Pada hari masuk rumah sakit keluhan menetap, tidak sesak nafas, BAB
dan BAK normal. Satu minggu sebelumnya dia pergi berobat ke RSUD
Wirosaban dan mondok, tetapi karena tidak ada perbaikan dia pulang.
Pada pemeriksaan didapatkan sensibilitas menurun minimal, arefleks, dan
pada pemeriksaan CSF kadar protein meningkat.
Kasus 2 :
Penderita laki-laki, umur 47 tahun dengan keluhan Utama: Jalan lambat
dan kaku.Riwayatnya sejak 5 tahun sebelum masuk rumah sakit, penderita
mulai merasa anggota geraknya kaku. Penderita menduga hal ini karena
kelelahan, sehingga dipijatkan pada tukang pijat dan merasa agak membaik.
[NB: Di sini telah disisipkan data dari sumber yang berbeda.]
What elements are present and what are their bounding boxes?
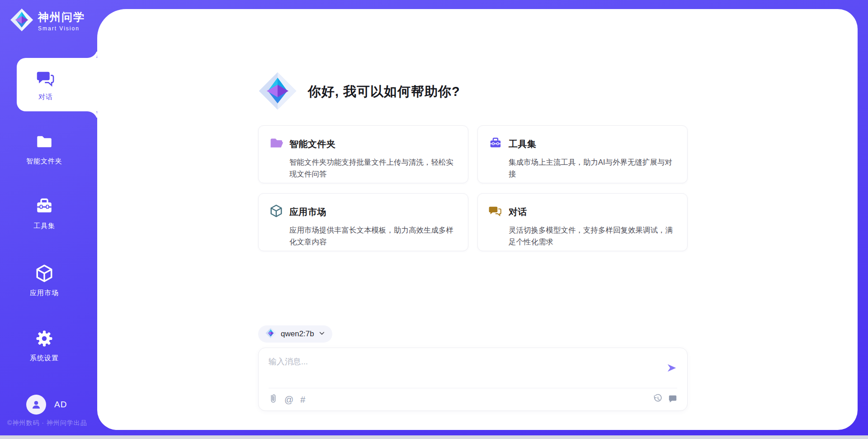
chat-bubbles-icon: [489, 204, 502, 220]
cube-icon: [269, 204, 283, 220]
card-toolset[interactable]: 工具集 集成市场上主流工具，助力AI与外界无缝扩展与对接: [477, 125, 688, 183]
logo-gem-icon: [265, 328, 276, 340]
model-selector[interactable]: qwen2:7b: [258, 325, 332, 343]
logo-gem-icon: [258, 72, 297, 112]
sidebar-item-smart-folder[interactable]: 智能文件夹: [0, 132, 89, 166]
user-name: AD: [54, 400, 67, 410]
gear-icon: [35, 329, 54, 350]
main-content-panel: 你好, 我可以如何帮助你? 智能文件夹 智能文件夹功能支持批量文件上传与清洗，轻…: [97, 9, 858, 430]
send-icon[interactable]: [666, 363, 677, 375]
greeting-block: 你好, 我可以如何帮助你?: [258, 72, 460, 112]
card-smart-folder[interactable]: 智能文件夹 智能文件夹功能支持批量文件上传与清洗，轻松实现文件问答: [258, 125, 468, 183]
greeting-text: 你好, 我可以如何帮助你?: [308, 83, 460, 101]
sidebar-item-label: 应用市场: [30, 289, 59, 297]
sidebar-item-toolset[interactable]: 工具集: [0, 197, 89, 230]
at-icon[interactable]: @: [284, 395, 293, 404]
card-desc: 应用市场提供丰富长文本模板，助力高效生成多样化文章内容: [269, 224, 457, 248]
folder-open-icon: [269, 136, 283, 152]
paperclip-icon[interactable]: [269, 394, 278, 406]
card-title: 工具集: [509, 138, 537, 150]
card-desc: 集成市场上主流工具，助力AI与外界无缝扩展与对接: [489, 156, 676, 180]
sidebar-item-chat[interactable]: 对话: [17, 58, 97, 111]
sidebar-item-label: 工具集: [33, 222, 55, 230]
horizontal-scrollbar[interactable]: [0, 435, 868, 439]
card-app-market[interactable]: 应用市场 应用市场提供丰富长文本模板，助力高效生成多样化文章内容: [258, 193, 468, 251]
user-icon: [30, 399, 42, 410]
cube-icon: [35, 264, 54, 285]
card-chat[interactable]: 对话 灵活切换多模型文件，支持多样回复效果调试，满足个性化需求: [477, 193, 688, 251]
message-composer: @ #: [258, 348, 688, 411]
chat-bubble-icon[interactable]: [668, 394, 677, 405]
app-title: 神州问学: [38, 10, 85, 24]
card-title: 智能文件夹: [289, 138, 336, 150]
app-logo: 神州问学 Smart Vision: [10, 8, 85, 33]
toolbox-icon: [489, 136, 502, 152]
user-account[interactable]: AD: [26, 395, 67, 415]
avatar: [26, 395, 46, 415]
chevron-down-icon: [319, 330, 325, 338]
history-icon[interactable]: [653, 394, 662, 405]
sidebar-item-app-market[interactable]: 应用市场: [0, 264, 89, 297]
toolbox-icon: [35, 197, 54, 218]
card-desc: 灵活切换多模型文件，支持多样回复效果调试，满足个性化需求: [489, 224, 676, 248]
card-title: 对话: [509, 206, 527, 218]
model-name: qwen2:7b: [281, 329, 314, 339]
logo-gem-icon: [10, 8, 33, 33]
folder-icon: [35, 132, 54, 153]
message-input[interactable]: [269, 356, 657, 383]
feature-cards: 智能文件夹 智能文件夹功能支持批量文件上传与清洗，轻松实现文件问答 工具集 集成…: [258, 125, 688, 251]
sidebar-item-label: 系统设置: [30, 354, 59, 363]
card-desc: 智能文件夹功能支持批量文件上传与清洗，轻松实现文件问答: [269, 156, 457, 180]
sidebar-item-label: 对话: [38, 93, 53, 101]
hash-icon[interactable]: #: [300, 395, 305, 404]
card-title: 应用市场: [289, 206, 326, 218]
sidebar-item-label: 智能文件夹: [26, 157, 62, 166]
footer-copyright: ©神州数码 · 神州问学出品: [7, 419, 87, 427]
composer-divider: [269, 388, 677, 388]
sidebar-item-settings[interactable]: 系统设置: [0, 329, 89, 363]
app-subtitle: Smart Vision: [38, 25, 85, 32]
chat-icon: [36, 68, 55, 89]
Namun makin lama rasa kaku makin sering terasa dan semakin memberat.
Tiga tahun kemudian kedua tangan bergetar-getar, terutama bila sedang
beristirahat, tapi menghilang bila digerak-gerakkan. Kemudian terasa kesemutan
pada kedua sisi anggota gerak. Cara berjalan penderita mulai tidak normal,
terasa lamban dan kaku, penderita tak tahan berjalan jauh, dan kesulitan bila
memakai sepatu atau sandal. Penderita mulai sulit mengancingkan baju dan
menyisir rambutnya., serta tulisannya menjadi jelek.